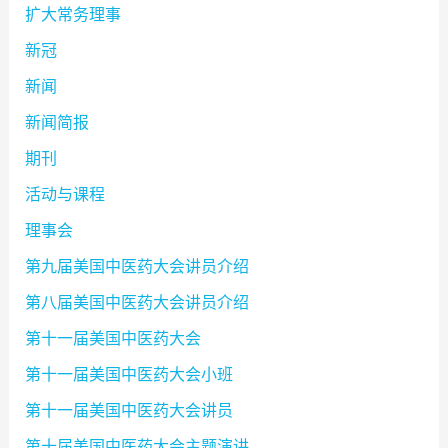
扩大常务理事
新冠
新闻
新闻简报
期刊
活动与课程
理事会
第九届美国中医药大会讲员介绍
第八届美国中医药大会讲员介绍
第十一届美国中医药大会
第十一届美国中医药大会小班
第十一届美国中医药大会讲员
第十届美国中医药大会主题演讲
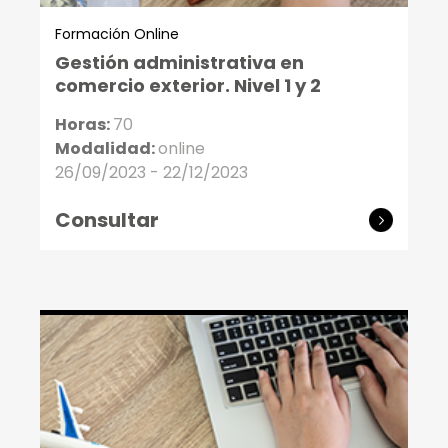
Formación Online
Gestión administrativa en
comercio exterior. Nivel 1 y 2
Horas:
70
Modalidad:
online
26/09/2023 - 22/12/2023
Consultar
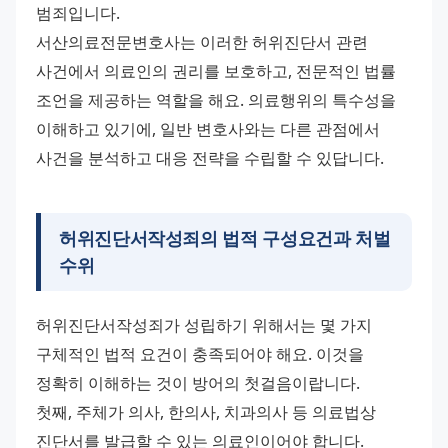
범죄입니다. 
서산의료전문변호사는 이러한 허위진단서 관련 
사건에서 의료인의 권리를 보호하고, 전문적인 법률 
조언을 제공하는 역할을 해요. 의료행위의 특수성을 
이해하고 있기에, 일반 변호사와는 다른 관점에서 
사건을 분석하고 대응 전략을 수립할 수 있답니다.
허위진단서작성죄의 법적 구성요건과 처벌
수위
허위진단서작성죄가 성립하기 위해서는 몇 가지 
구체적인 법적 요건이 충족되어야 해요. 이것을 
정확히 이해하는 것이 방어의 첫걸음이랍니다. 
첫째, 주체가 의사, 한의사, 치과의사 등 의료법상 
진단서를 발급할 수 있는 의료인이어야 합니다. 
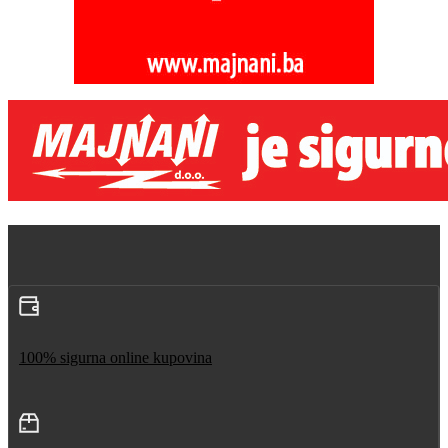
100% sigurna online kupovina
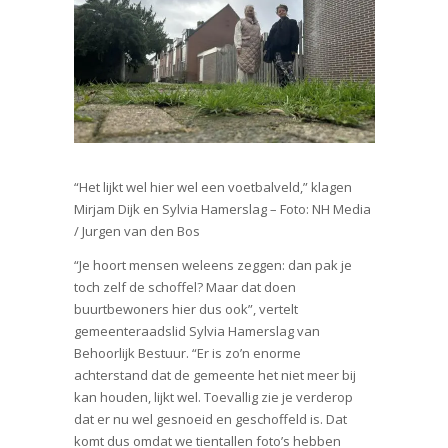
“Het lijkt wel hier wel een voetbalveld,” klagen
Mirjam Dijk en Sylvia Hamerslag – Foto: NH Media
/ Jurgen van den Bos
“Je hoort mensen weleens zeggen: dan pak je
toch zelf de schoffel? Maar dat doen
buurtbewoners hier dus ook”, vertelt
gemeenteraadslid Sylvia Hamerslag van
Behoorlijk Bestuur. “Er is zo’n enorme
achterstand dat de gemeente het niet meer bij
kan houden, lijkt wel. Toevallig zie je verderop
dat er nu wel gesnoeid en geschoffeld is. Dat
komt dus omdat we tientallen foto’s hebben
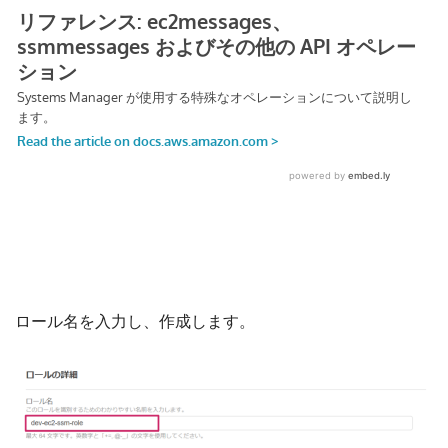
ロール名を入力し、作成します。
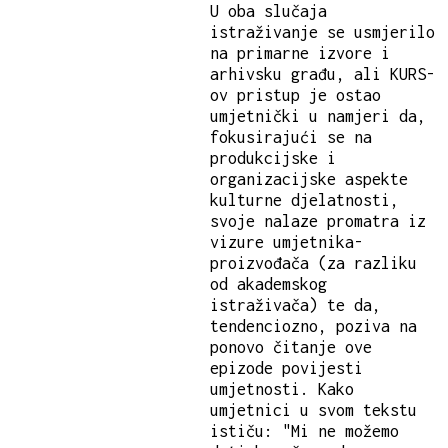
U oba slučaja
istraživanje se usmjerilo
na primarne izvore i
arhivsku građu, ali KURS-
ov pristup je ostao
umjetnički u namjeri da,
fokusirajući se na
produkcijske i
organizacijske aspekte
kulturne djelatnosti,
svoje nalaze promatra iz
vizure umjetnika-
proizvođača (za razliku
od akademskog
istraživača) te da,
tendenciozno, poziva na
ponovo čitanje ove
epizode povijesti
umjetnosti. Kako
umjetnici u svom tekstu
ističu: "Mi ne možemo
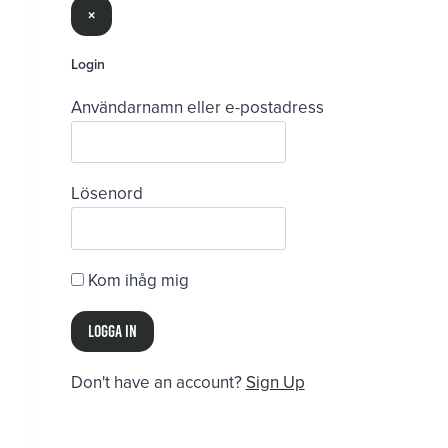
×
Login
Användarnamn eller e-postadress
Lösenord
Kom ihåg mig
Don't have an account?
Sign Up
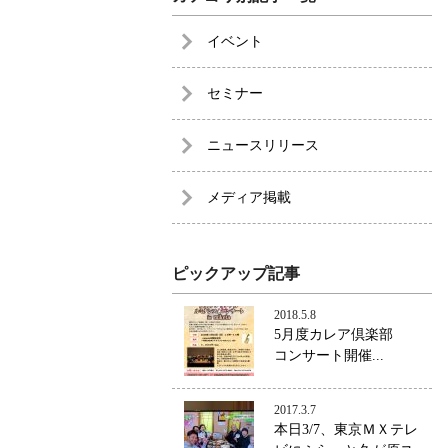
イベント
セミナー
ニュースリリース
メディア掲載
ピックアップ記事
2018.5.8
5月度カレア倶楽部
コンサート開催...
2017.3.7
本日3/7、東京ＭＸテレ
· · · · ·
The expected response is every entry above, repeated exactly, pictures removed.

| Answer box |
扩大常务理事
新冠
新闻
新闻简报
期刊
活动与课程
理事会
第九届美国中医药大会讲员介绍
第八届美国中医药大会讲员介绍
第十一届美国中医药大会
第十一届美国中医药大会小班
第十一届美国中医药大会讲员
第十届美国中医药大会主题演讲
Formación Online
Gestión administrativa en
comercio exterior. Nivel 1 y 2
Horas:
70
Modalidad:
online
26/09/2023 - 22/12/2023
Consultar
범죄입니다. 
서산의료전문변호사는 이러한 허위진단서 관련 
사건에서 의료인의 권리를 보호하고, 전문적인 법률 
조언을 제공하는 역할을 해요. 의료행위의 특수성을 
이해하고 있기에, 일반 변호사와는 다른 관점에서 
사건을 분석하고 대응 전략을 수립할 수 있답니다.
허위진단서작성죄의 법적 구성요건과 처벌
수위
허위진단서작성죄가 성립하기 위해서는 몇 가지 
구체적인 법적 요건이 충족되어야 해요. 이것을 
정확히 이해하는 것이 방어의 첫걸음이랍니다. 
첫째, 주체가 의사, 한의사, 치과의사 등 의료법상 
진단서를 발급할 수 있는 의료인이어야 합니다. 
100% sigurna online kupovina
“Het lijkt wel hier wel een voetbalveld,” klagen
Mirjam Dijk en Sylvia Hamerslag – Foto: NH Media
/ Jurgen van den Bos
“Je hoort mensen weleens zeggen: dan pak je
toch zelf de schoffel? Maar dat doen
buurtbewoners hier dus ook”, vertelt
gemeenteraadslid Sylvia Hamerslag van
Behoorlijk Bestuur. “Er is zo’n enorme
achterstand dat de gemeente het niet meer bij
kan houden, lijkt wel. Toevallig zie je verderop
dat er nu wel gesnoeid en geschoffeld is. Dat
komt dus omdat we tientallen foto’s hebben
ロール名を入力し、作成します。
U oba slučaja
istraživanje se usmjerilo
na primarne izvore i
arhivsku građu, ali KURS-
ov pristup je ostao
umjetnički u namjeri da,
fokusirajući se na
produkcijske i
organizacijske aspekte
kulturne djelatnosti,
svoje nalaze promatra iz
vizure umjetnika-
proizvođača (za razliku
od akademskog
istraživača) te da,
tendenciozno, poziva na
ponovo čitanje ove
epizode povijesti
umjetnosti. Kako
umjetnici u svom tekstu
ističu: "Mi ne možemo
×
Login
Användarnamn eller e-postadress
Lösenord
Kom ihåg mig
Don't have an account?
Sign Up
イベント
セミナー
ニュースリリース
メディア掲載
ピックアップ記事
2018.5.8
5月度カレア倶楽部
コンサート開催...
2017.3.7
本日3/7、東京ＭＸテレ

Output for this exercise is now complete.